# [WHAT YOU ARE ASKED TO DO]
Would you please copy every line from the records that contains the word "EMERITUS"?

# [AVAILABLE DATA]
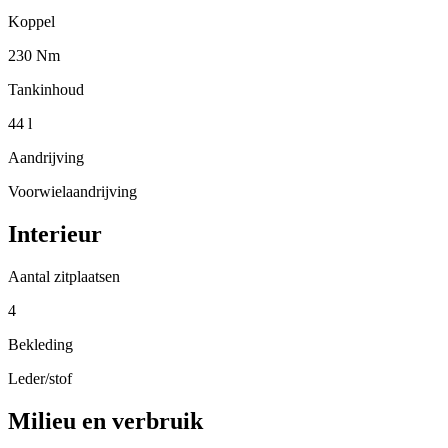
Koppel
230 Nm
Tankinhoud
44 l
Aandrijving
Voorwielaandrijving
Interieur
Aantal zitplaatsen
4
Bekleding
Leder/stof
Milieu en verbruik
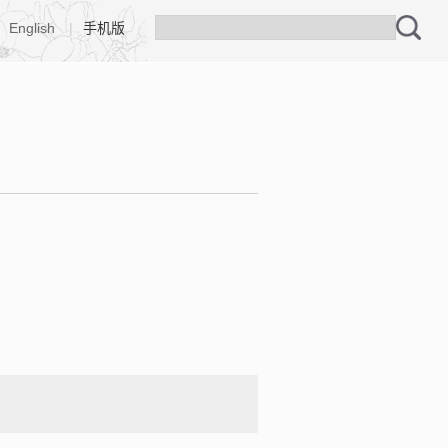
English
|
手机版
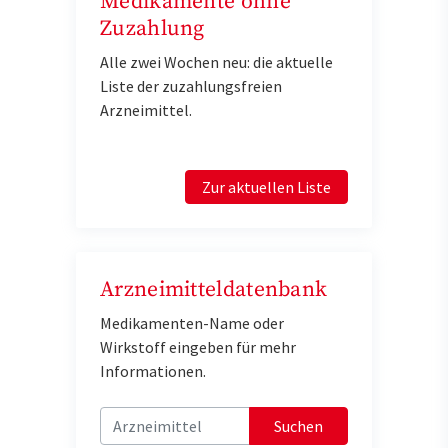
Medikamente ohne
Zuzahlung
Alle zwei Wochen neu: die aktuelle
Liste der zuzahlungsfreien
Arzneimittel.
Zur aktuellen Liste
Arzneimitteldatenbank
Medikamenten-Name oder
Wirkstoff eingeben für mehr
Informationen.
Suchen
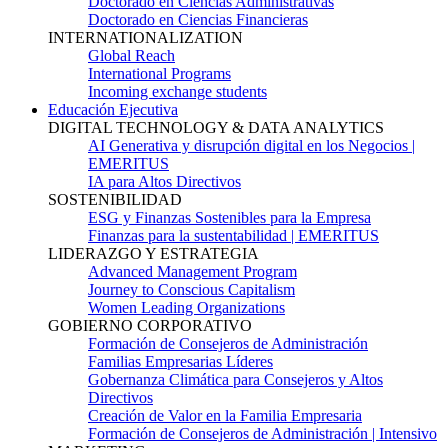
Doctorado en Ciencias Administrativas
Doctorado en Ciencias Financieras
INTERNATIONALIZATION
Global Reach
International Programs
Incoming exchange students
Educación Ejecutiva
DIGITAL TECHNOLOGY & DATA ANALYTICS
AI Generativa y disrupción digital en los Negocios |
EMERITUS
IA para Altos Directivos
SOSTENIBILIDAD
ESG y Finanzas Sostenibles para la Empresa
Finanzas para la sustentabilidad | EMERITUS
LIDERAZGO Y ESTRATEGIA
Advanced Management Program
Journey to Conscious Capitalism
Women Leading Organizations
GOBIERNO CORPORATIVO
Formación de Consejeros de Administración
Familias Empresarias Líderes
Gobernanza Climática para Consejeros y Altos
Directivos
Creación de Valor en la Familia Empresaria
Formación de Consejeros de Administración | Intensivo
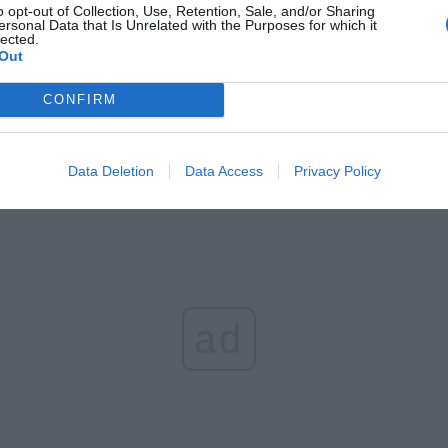
l przecenił hit do kuchni. Air fryer tańszy aż o 150 zł, a to dop
o opt-out of Collection, Use, Retention, Sale, and/or Sharing
ersonal Data that Is Unrelated with the Purposes for which it
czątek
lected.
Out
erpnia 2026 16:06
niądze dla milionów polskich rodzin. ZUS wypłacił już 173 mln z
CONFIRM
oski wciąż można składać
erpnia 2026 12:56
Data Deletion
Data Access
Privacy Policy
ad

# [REPLY TO THE TASK]
EMERITUS
Finanzas para la sustentabilidad | EMERITUS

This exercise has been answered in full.